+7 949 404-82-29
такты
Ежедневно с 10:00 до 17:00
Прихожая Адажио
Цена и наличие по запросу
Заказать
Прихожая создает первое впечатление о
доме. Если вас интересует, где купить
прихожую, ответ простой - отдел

* * * * *

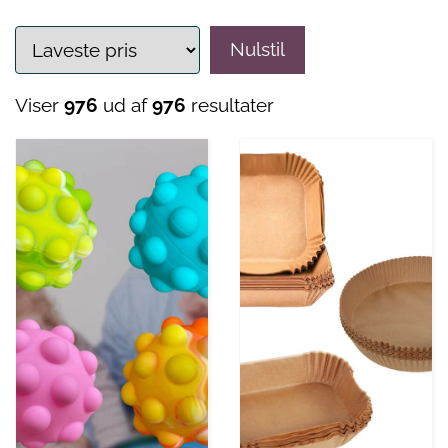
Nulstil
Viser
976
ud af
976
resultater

* * * * *

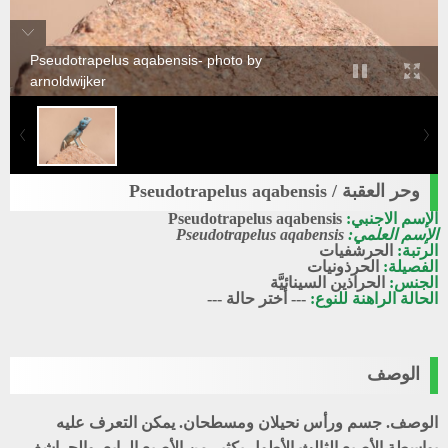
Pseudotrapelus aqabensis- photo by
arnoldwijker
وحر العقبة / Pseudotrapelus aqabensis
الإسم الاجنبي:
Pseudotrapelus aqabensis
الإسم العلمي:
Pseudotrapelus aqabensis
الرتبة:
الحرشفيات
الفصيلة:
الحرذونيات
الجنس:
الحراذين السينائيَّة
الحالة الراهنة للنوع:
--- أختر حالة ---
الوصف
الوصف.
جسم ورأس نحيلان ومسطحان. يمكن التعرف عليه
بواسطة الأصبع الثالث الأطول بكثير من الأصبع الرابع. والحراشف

* * * * *

§ **Exercise directions**: Copy all lines from the data that hold the word "aqabensis".

§ **Output of the exercise**:
Pseudotrapelus aqabensis- photo by
وحر العقبة / Pseudotrapelus aqabensis
Pseudotrapelus aqabensis
Pseudotrapelus aqabensis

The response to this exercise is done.